Launch: 6:03 p.m. EDT - July 15, 2009
Landing: 10:48 a.m. EDT - July 31, 2009
Orbiter: Endeavour
Mission Number: STS-127 (127th space shuttle flight)
Launch Window: 10 minutes
Launch Pad: 39A
Mission Duration: 15 days, 16 hours, 45 minutes
Landing Site: KSC
Inclination/Altitude: 51.6 degrees/122 nautical miles
Primary Payload: 29th station flight (2J/A), Kibo Japanese Experiment Module Exposed Facility (JEM EF), Kibo Japanese Experiment Logistics Module - Exposed Section (ELM-ES)

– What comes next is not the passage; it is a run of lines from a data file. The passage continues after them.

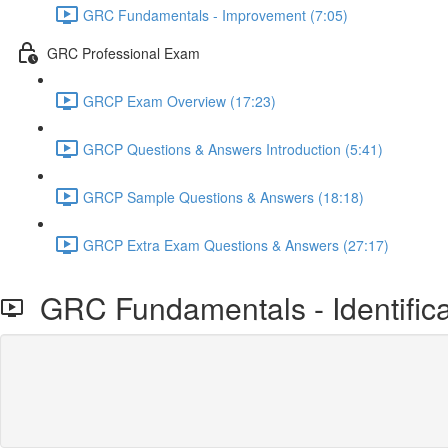
GRC Fundamentals - Improvement (7:05)
GRC Professional Exam
GRCP Exam Overview (17:23)
GRCP Questions & Answers Introduction (5:41)
GRCP Sample Questions & Answers (18:18)
GRCP Extra Exam Questions & Answers (27:17)
GRC Fundamentals - Identifica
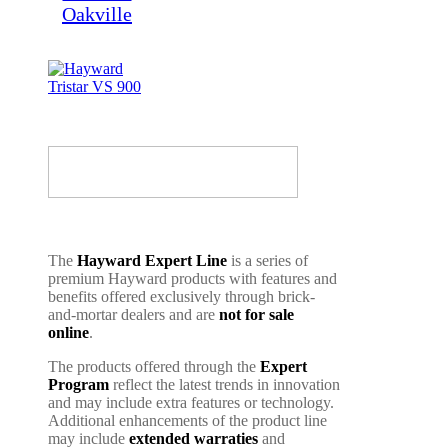
The
Hayward Expert Line
is a series of
premium Hayward products with features and
benefits offered exclusively through brick-
and-mortar dealers and are
not for sale
online
.
The products offered through the
Expert
Program
reflect the latest trends in innovation
and may include extra features or technology.
Additional enhancements of the product line
may include
extended warraties
and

Mark L. Polansky commanded the shuttle Endeavour for STS-127. Douglas G. Hurley served as the pilot. Mission specialists were Christopher J. Cassidy, Thomas H. Marshburn, David A. Wolf and Julie Payette, a Canadian Space Agency astronaut.

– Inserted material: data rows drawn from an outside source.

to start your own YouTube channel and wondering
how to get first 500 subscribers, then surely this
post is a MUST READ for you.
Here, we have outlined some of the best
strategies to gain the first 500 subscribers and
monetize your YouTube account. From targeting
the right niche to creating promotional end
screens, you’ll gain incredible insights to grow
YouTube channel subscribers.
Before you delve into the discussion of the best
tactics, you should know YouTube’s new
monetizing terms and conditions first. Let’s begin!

The mission delivered Timothy L. Kopra to the station as a flight engineer and science officer and returned Japanese astronaut Koichi Wakata to Earth. Hurley, Cassidy, Marshburn and Kopra made their first trips to space.
Endeavour set sail on its 23rd mission with the Kibo Japanese Experiment Module Exposed Facility and Experiment Logistics Module Exposed Section. The facility provides a type of "front porch" for experiments in the exposed environment, and a robotic arm that is attached to the Kibo Pressurized Module and is used to position experiments outside the station. The mission included five spacewalks.
STS-127 was the 29th shuttle mission to the International Space Station.